## Exercise requirements
Please set down each entry exactly, omitting any picture it holds.

----- Records supplied

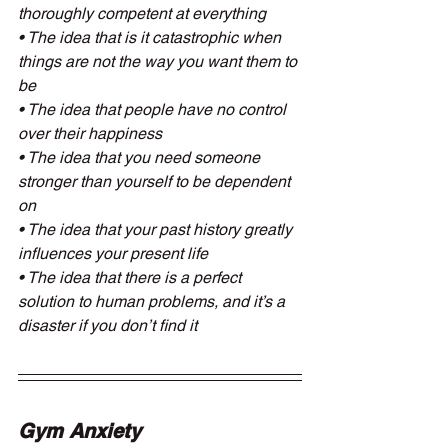
thoroughly competent at everything
• The idea that is it catastrophic when 
things are not the way you want them to 
be
• The idea that people have no control 
over their happiness
• The idea that you need someone 
stronger than yourself to be dependent 
on
• The idea that your past history greatly 
influences your present life
• The idea that there is a perfect 
solution to human problems, and it’s a 
disaster if you don’t find it
Gym Anxiety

----------

## Exercise response
thoroughly competent at everything
• The idea that is it catastrophic when 
things are not the way you want them to 
be
• The idea that people have no control 
over their happiness
• The idea that you need someone 
stronger than yourself to be dependent 
on
• The idea that your past history greatly 
influences your present life
• The idea that there is a perfect 
solution to human problems, and it’s a 
disaster if you don’t find it
Gym Anxiety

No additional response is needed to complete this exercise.